The remains all lie on the S slopes of South Clettraval, and command extensive open outlooks to the S and W. The S cairn, called Tigh Cloiche, has been disturbed by the construction of shielings, and its chamber is exposed. The cairn has measured at least 30m in diameter, but the S and W sides are too spread to allow an accurate measurement. Towards the centre is exposed a narrow, parallel-sided chamber of large blocks. The entrance was from the E.
Some 220m to the NNW is a single large standing stone, 1.6m high by 1.1m wide. A further 180m NNW are the remains of a second mutilated chambered cairn with later occupation as an Iron Age settlement. This site was excavated in 1934 and 1946-8. The cairn is a large mound, built into the hillside, with remains of the S and E sides of a peristalith of large boulders implying a rectangular plan.

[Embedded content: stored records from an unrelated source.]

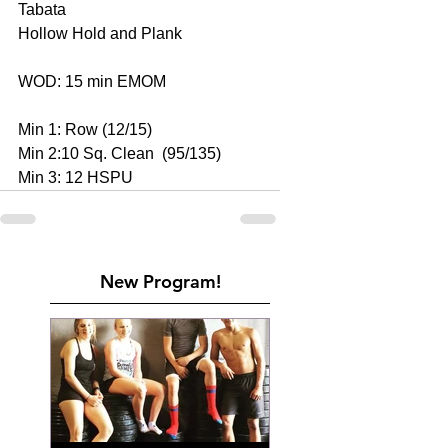
Tabata
Hollow Hold and Plank
WOD: 15 min EMOM
Min 1: Row (12/15)
Min 2:10 Sq. Clean  (95/135)
Min 3: 12 HSPU
New Program!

The chamber, which opens to the E, is in five sections, and is of the "passage grave"type. To the W of the chamber are the remains of an aisled round house with several outbuildings, including a sub-rectangular structure interpreted as a byre. All of these later structures lie within the curve of the W part of a wall which may once have encircled the whole site. The remains of this complex were not completely excavated, and archaeological deposits survive.
The area to be scheduled is in two parts: a 100m square, aligned N-S, containing the SE cairn and an area around it, and a triangle with N side of 200m, E side of 235m and SW side of 310m containing the NW cairn, the aisled house and outbuildings and the standing stone, together with an area around them in which further remains may survive, all as marked in red on the accompanying map.
Statement of National Importance
The monument is of national importance as a group of Neolithic ritual monuments which have the potential to provide information about prehistoric funerary and ritual architecture and burial practices, with Iron Age remains which are important in themselves, as one of the most complete non-defensive Iron Age complexes so far identified in the Western Isles, and for the light it may shed upon the frequently observed phenomenon, throughout northern Scotland, of the Iron Age re-use of chambered tombs as dwelling-places.